[YOUR GOAL] With pictures left out, extract every line between the start of the records below and the line holding "Αργύρης Πανταζάρας", inclusive.

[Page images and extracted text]
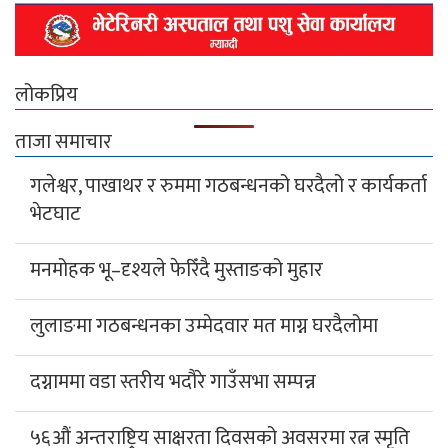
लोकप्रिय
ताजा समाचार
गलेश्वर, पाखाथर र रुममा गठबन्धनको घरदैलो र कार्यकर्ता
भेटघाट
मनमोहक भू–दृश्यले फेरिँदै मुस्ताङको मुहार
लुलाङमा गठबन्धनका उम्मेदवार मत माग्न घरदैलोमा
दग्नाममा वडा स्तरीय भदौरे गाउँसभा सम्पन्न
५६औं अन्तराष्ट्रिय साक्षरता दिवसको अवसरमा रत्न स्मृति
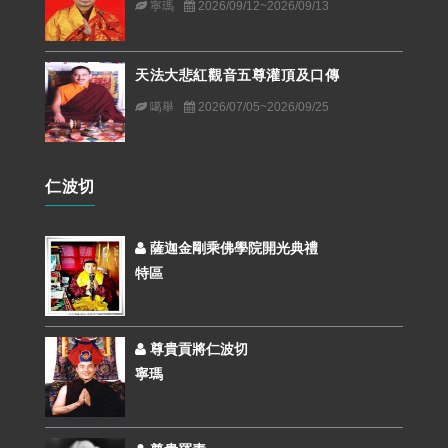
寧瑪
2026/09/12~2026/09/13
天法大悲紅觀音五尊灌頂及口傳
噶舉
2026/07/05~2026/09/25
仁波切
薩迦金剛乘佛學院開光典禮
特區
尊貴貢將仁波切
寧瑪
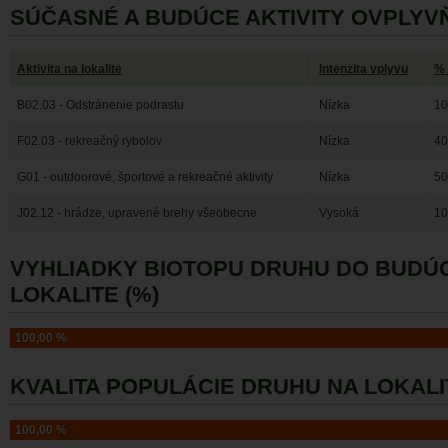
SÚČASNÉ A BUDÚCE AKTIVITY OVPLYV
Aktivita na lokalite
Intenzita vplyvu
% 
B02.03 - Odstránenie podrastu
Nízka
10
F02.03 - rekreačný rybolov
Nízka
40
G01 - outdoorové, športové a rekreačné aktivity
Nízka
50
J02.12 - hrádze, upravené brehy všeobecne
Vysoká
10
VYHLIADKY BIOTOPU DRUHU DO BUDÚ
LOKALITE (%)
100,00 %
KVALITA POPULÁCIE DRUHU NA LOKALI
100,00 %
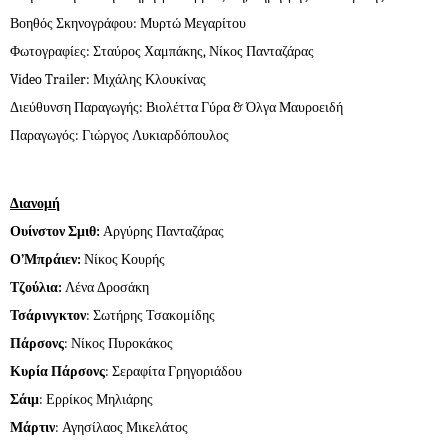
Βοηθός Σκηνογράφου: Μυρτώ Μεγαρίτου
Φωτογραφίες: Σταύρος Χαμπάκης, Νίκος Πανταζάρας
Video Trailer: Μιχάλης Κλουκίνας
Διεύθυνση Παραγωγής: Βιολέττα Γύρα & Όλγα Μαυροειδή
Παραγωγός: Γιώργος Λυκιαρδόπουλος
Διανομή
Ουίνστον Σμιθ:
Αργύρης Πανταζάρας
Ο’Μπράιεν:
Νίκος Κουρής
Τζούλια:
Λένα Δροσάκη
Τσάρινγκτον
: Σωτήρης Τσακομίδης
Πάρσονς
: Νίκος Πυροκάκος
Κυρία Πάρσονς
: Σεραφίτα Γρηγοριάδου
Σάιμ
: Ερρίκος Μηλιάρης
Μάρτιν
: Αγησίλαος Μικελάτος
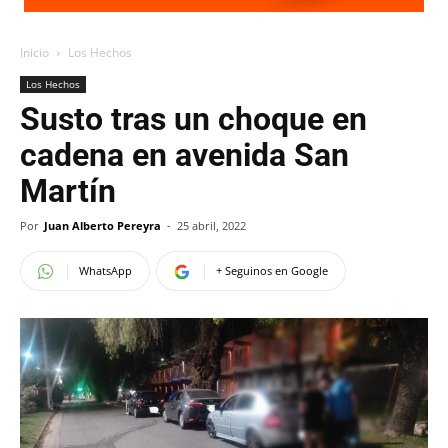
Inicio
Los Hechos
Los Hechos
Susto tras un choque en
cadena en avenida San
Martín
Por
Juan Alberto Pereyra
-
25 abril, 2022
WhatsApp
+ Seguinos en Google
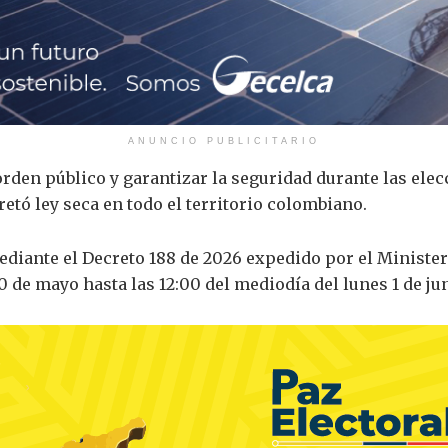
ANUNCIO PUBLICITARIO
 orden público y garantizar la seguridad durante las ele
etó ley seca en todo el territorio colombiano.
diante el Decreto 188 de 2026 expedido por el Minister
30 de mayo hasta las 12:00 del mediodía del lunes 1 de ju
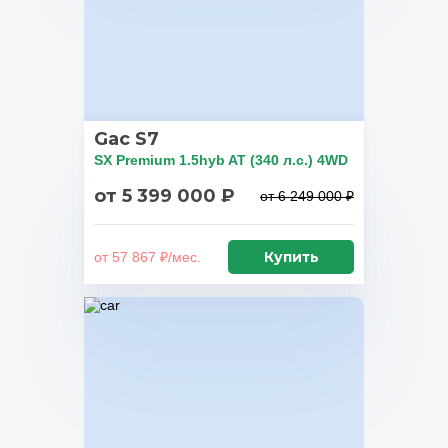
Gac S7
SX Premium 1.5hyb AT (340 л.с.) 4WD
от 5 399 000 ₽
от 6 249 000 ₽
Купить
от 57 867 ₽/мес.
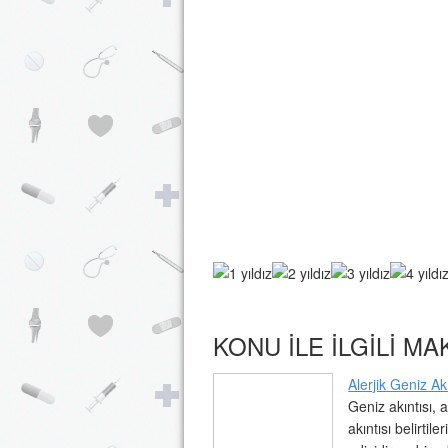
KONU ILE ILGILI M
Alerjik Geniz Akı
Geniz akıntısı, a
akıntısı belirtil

[ANSWER TO THIS EXERCISE]
लोकप्रिय
ताजा समाचार
गलेश्वर, पाखाथर र रुममा गठबन्धनको घरदैलो र कार्यकर्ता
भेटघाट
मनमोहक भू–दृश्यले फेरिँदै मुस्ताङको मुहार
लुलाङमा गठबन्धनका उम्मेदवार मत माग्न घरदैलोमा
दग्नाममा वडा स्तरीय भदौरे गाउँसभा सम्पन्न
५६औं अन्तराष्ट्रिय साक्षरता दिवसको अवसरमा रत्न स्मृति
寧瑪
2026/09/12~2026/09/13
天法大悲紅觀音五尊灌頂及口傳
噶舉
2026/07/05~2026/09/25
仁波切
薩迦金剛乘佛學院開光典禮
特區
尊貴貢將仁波切
寧瑪
SÚČASNÉ A BUDÚCE AKTIVITY OVPLYV
Aktivita na lokalite
Intenzita vplyvu
% 
B02.03 - Odstránenie podrastu
Nízka
10
F02.03 - rekreačný rybolov
Nízka
40
G01 - outdoorové, športové a rekreačné aktivity
Nízka
50
J02.12 - hrádze, upravené brehy všeobecne
Vysoká
10
VYHLIADKY BIOTOPU DRUHU DO BUDÚ
LOKALITE (%)
100,00 %
KVALITA POPULÁCIE DRUHU NA LOKALI
100,00 %
Βοηθός Σκηνογράφου: Μυρτώ Μεγαρίτου
Φωτογραφίες: Σταύρος Χαμπάκης, Νίκος Πανταζάρας
Video Trailer: Μιχάλης Κλουκίνας
Διεύθυνση Παραγωγής: Βιολέττα Γύρα & Όλγα Μαυροειδή
Παραγωγός: Γιώργος Λυκιαρδόπουλος
Διανομή
Ουίνστον Σμιθ:
Αργύρης Πανταζάρας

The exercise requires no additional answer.